Pourtant, ce sont bien elles, en exportant plus de pétrole ou de jouets chinois, qui ont le plus profité ces dernières années de l'excès de consommation américain. «I loved America»... Pour l'Europe, c'est le manque de régulation américain qui est à l'origine de l'orgie financière. Mais oublie-t-elle que sa finance a largement fauté également? Où était donc l'avantage de la régulation européenne? Oublie-t-elle aussi qu'elle ne dispose pas d'un plan de sauvetage européen en cas de faillite d'une grande banque? L'Allemagne oublie-t-elle que ses exportations vers la Chine ne progressaient que parce que la demande chinoise était stimulée par l'Amérique? «I loved America»...
Puis, face aux pertes économiques et aux enjeux sociaux, les Etats sont intervenus pour sauver et protéger des industries en difficulté, surtout les nationales et les pourvoyeuses d'emploi. Mais pour protéger quoi? Et contre qui? Forcément contre la concurrence étrangère, mais aussi locale.

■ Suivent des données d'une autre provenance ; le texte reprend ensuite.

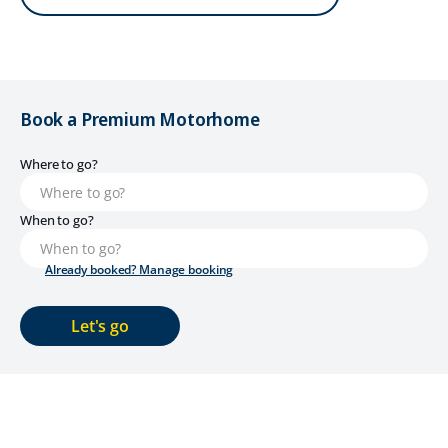
Book a Premium Motorhome
Where to go?
When to go?
Already booked? Manage booking
Let's go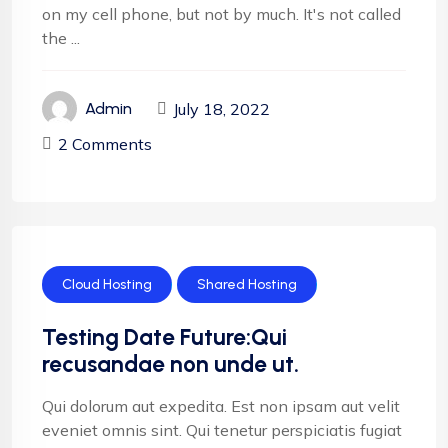
on my cell phone, but not by much. It's not called
the ...
July 18, 2022
Admin
2 Comments
Cloud Hosting
Shared Hosting
Testing Date Future:Qui
recusandae non unde ut.
Qui dolorum aut expedita. Est non ipsam aut velit
eveniet omnis sint. Qui tenetur perspiciatis fugiat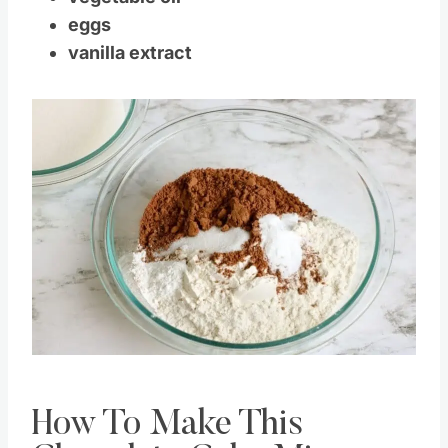
vegetable oil
eggs
vanilla extract
Save
Pin this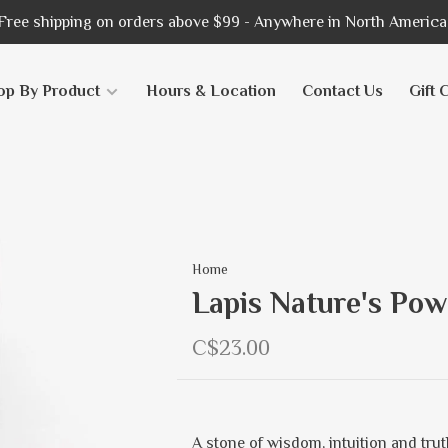
Free shipping on orders above $99 - Anywhere in North America
op By Product
Hours & Location
Contact Us
Gift 
Home
Lapis Nature's Pow
C$23.00
A stone of wisdom, intuition and trut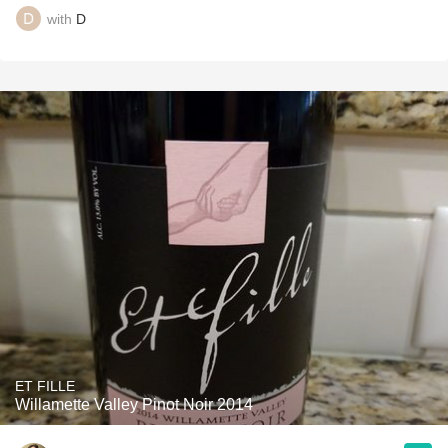
with
D
ET FILLE
Willamette Valley Pinot Noir 2014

Sauver GM pénalise Peugeot. Aider Peugeot entraîne l'Allemagne à aider BMW. Aider les banques en Irlande pousse l'Angleterre à aider les siennes. Aider UBS biaise la concurrence locale... La roue protectrice doit tourner... A chaque aide doit répondre une nouvelle aide. Du protectionnisme déguisé.

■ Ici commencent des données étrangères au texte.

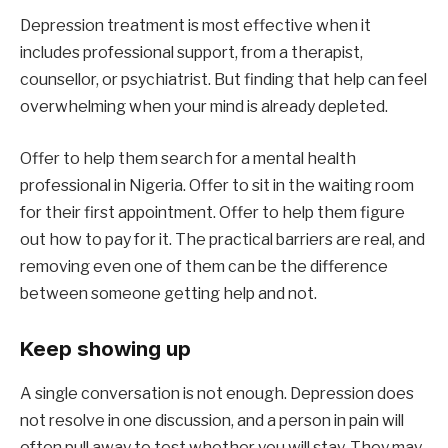
Depression treatment is most effective when it
includes professional support, from a therapist,
counsellor, or psychiatrist. But finding that help can feel
overwhelming when your mind is already depleted.
Offer to help them search for a mental health
professional in Nigeria. Offer to sit in the waiting room
for their first appointment. Offer to help them figure
out how to pay for it. The practical barriers are real, and
removing even one of them can be the difference
between someone getting help and not.
Keep showing up
A single conversation is not enough. Depression does
not resolve in one discussion, and a person in pain will
often pull away to test whether you will stay. They may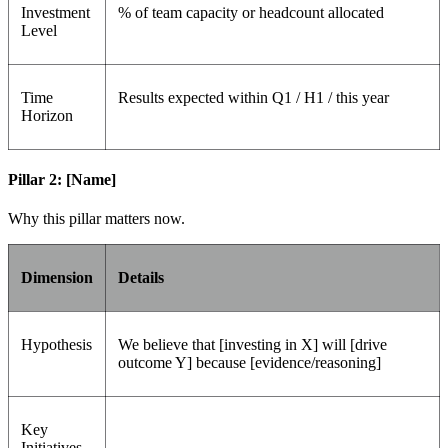
Investment
% of team capacity or headcount allocated
Level
Time
Results expected within Q1 / H1 / this year
Horizon
Pillar 2: [Name]
Why this pillar matters now.
Dimension
Details
Hypothesis
We believe that [investing in X] will [drive
outcome Y] because [evidence/reasoning]
Key
Initiatives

Enfin tout cela creusant les budgets des Etats, une hausse de la fiscalité est déjà programmée. J'entends déjà d'ailleurs la taxe Tobin revenir: «Punir les banques, freiner les flux de capitaux et la spéculation»... freiner?... ah, comme les droits de douane ont freiné le commerce dans les années 30? Non merci, Monsieur Emmanuel Todd, réintégrer les marchés dans les règles des nations, ce n'est pas une chance, c'est une calamité. Et, non Monsieur Attali, couvrir les marchés par un gouvernement mondial avec une monnaie unique n'est pas possible. Mais y a-t-il encore une place entre Emmanuel et Jacques?